A Consultoria Jurídica da Câmara Municipal de Bauru emitiu parecer técnico apontando problemas de constitucionalidade e inconsistências legais no Projeto de Lei enviado pela prefeita Suéllen Rosim (PSD) que autoriza a celebração de uma Parceria Público-Privada (PPP) para os serviços de manejo de resíduos sólidos e limpeza urbana — modelo que inclui o pagamento de tarifa pelos munícipes.
O documento, assinado pelo procurador legislativo Renato Chinali Canarim, analisa o conteúdo jurídico da proposta, bem como os materiais anexados pelas secretarias municipais às comissões permanentes. Segundo o parecer, embora o município tenha competência para legislar e firmar PPPs, o texto apresenta pontos de “inconstitucionalidade material” e mistura indevidamente características de dois tipos distintos de concessão previstos na Lei Federal nº 11.079/2004.
O principal questionamento diz respeito ao artigo 10 do projeto, que autoriza o município a instituir uma tarifa para compor a remuneração da concessionária. O parecer afirma que, apesar de a PPP ser proposta na modalidade concessão administrativa — quando a Administração Pública é a usuária direta dos serviços —, o texto vincula essa modalidade ao uso de uma tarifa paga pelo cidadão, característica típica de concessão patrocinada.
A Procuradoria alerta que a junção de elementos das duas modalidades cria um modelo “híbrido”, não previsto em lei e juridicamente inviável: “A instituição de tarifa como mecanismo de remuneração de uma concessão administrativa gera o risco de se entender que se trabalha, em verdade, com um terceiro tipo de parceria público-privada, inexistente no regramento geral, e que, por consequência, não seria juridicamente admissível.”

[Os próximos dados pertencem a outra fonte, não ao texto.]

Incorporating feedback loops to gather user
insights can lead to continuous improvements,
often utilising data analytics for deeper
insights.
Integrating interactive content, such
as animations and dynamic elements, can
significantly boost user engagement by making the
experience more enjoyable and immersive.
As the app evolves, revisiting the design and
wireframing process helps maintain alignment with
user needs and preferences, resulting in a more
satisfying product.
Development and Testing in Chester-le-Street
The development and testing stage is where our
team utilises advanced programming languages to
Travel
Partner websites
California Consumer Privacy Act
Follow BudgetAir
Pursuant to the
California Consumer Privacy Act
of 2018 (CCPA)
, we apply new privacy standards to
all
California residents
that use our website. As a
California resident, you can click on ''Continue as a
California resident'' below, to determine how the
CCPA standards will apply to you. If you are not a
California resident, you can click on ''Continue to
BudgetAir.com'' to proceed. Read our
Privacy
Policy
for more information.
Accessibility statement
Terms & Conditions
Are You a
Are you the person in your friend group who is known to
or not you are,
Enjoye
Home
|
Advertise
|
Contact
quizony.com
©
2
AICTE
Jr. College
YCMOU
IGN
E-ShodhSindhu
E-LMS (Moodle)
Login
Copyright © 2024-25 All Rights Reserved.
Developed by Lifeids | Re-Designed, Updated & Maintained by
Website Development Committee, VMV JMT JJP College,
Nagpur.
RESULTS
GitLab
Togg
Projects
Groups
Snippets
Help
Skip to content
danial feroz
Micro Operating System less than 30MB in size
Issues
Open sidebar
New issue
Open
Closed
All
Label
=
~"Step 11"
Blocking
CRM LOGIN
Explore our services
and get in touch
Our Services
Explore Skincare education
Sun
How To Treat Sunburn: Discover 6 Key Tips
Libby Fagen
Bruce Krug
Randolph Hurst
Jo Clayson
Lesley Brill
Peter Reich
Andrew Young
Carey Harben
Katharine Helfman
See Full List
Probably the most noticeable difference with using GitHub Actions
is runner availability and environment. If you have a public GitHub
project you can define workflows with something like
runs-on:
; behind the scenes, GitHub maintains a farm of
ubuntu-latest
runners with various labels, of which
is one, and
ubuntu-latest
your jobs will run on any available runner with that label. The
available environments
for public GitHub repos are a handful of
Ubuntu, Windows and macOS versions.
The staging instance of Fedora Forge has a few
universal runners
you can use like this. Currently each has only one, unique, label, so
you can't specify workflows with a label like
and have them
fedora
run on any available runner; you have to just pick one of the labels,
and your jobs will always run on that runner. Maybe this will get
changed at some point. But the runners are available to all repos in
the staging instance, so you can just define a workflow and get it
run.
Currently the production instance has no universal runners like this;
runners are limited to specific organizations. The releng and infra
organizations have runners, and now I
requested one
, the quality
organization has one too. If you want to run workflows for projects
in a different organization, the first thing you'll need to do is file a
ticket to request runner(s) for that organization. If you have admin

O parecer lembra que tarifas são receitas de natureza contratual, cobradas diretamente do usuário do serviço em concessões comuns ou patrocinadas. Já na concessão administrativa, o pagamento é integralmente feito pelo ente público, e não pelo munícipe. O próprio parecer da Procuradoria-Geral do Município, que acompanha o projeto, já havia recomendado revisão do texto por problemática semelhante.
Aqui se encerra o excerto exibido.